* **Work item**: The entries that follow must be given again exactly, with the pictures excluded.

(Items listed in a dataset)
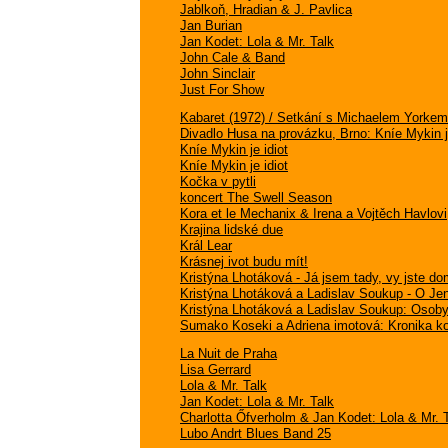
Jablkoň, Hradian & J. Pavlica
Jan Burian
Jan Kodet: Lola & Mr. Talk
John Cale & Band
John Sinclair
Just For Show
Kabaret (1972) / Setkání s Michaelem Yorkem
Divadlo Husa na provázku, Brno: Kníe Mykin j
Kníe Mykin je idiot
Kníe Mykin je idiot
Kočka v pytli
koncert The Swell Season
Kora et le Mechanix & Irena a Vojtěch Havlov
Krajina lidské due
Král Lear
Krásnej ivot budu mít!
Kristýna Lhotáková - Já jsem tady, vy jste d
Kristýna Lhotáková a Ladislav Soukup - O Je
Kristýna Lhotáková a Ladislav Soukup: Osob
Sumako Koseki a Adriena imotová: Kronika ko
La Nuit de Praha
Lisa Gerrard
Lola & Mr. Talk
Jan Kodet: Lola & Mr. Talk
Charlotta Őfverholm & Jan Kodet: Lola & Mr. 
Lubo Andrt Blues Band 25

* **Task answer**:
Jablkoň, Hradian & J. Pavlica
Jan Burian
Jan Kodet: Lola & Mr. Talk
John Cale & Band
John Sinclair
Just For Show
Kabaret (1972) / Setkání s Michaelem Yorkem
Divadlo Husa na provázku, Brno: Kníe Mykin j
Kníe Mykin je idiot
Kníe Mykin je idiot
Kočka v pytli
koncert The Swell Season
Kora et le Mechanix & Irena a Vojtěch Havlov
Krajina lidské due
Král Lear
Krásnej ivot budu mít!
Kristýna Lhotáková - Já jsem tady, vy jste d
Kristýna Lhotáková a Ladislav Soukup - O Je
Kristýna Lhotáková a Ladislav Soukup: Osob
Sumako Koseki a Adriena imotová: Kronika ko
La Nuit de Praha
Lisa Gerrard
Lola & Mr. Talk
Jan Kodet: Lola & Mr. Talk
Charlotta Őfverholm & Jan Kodet: Lola & Mr. 
Lubo Andrt Blues Band 25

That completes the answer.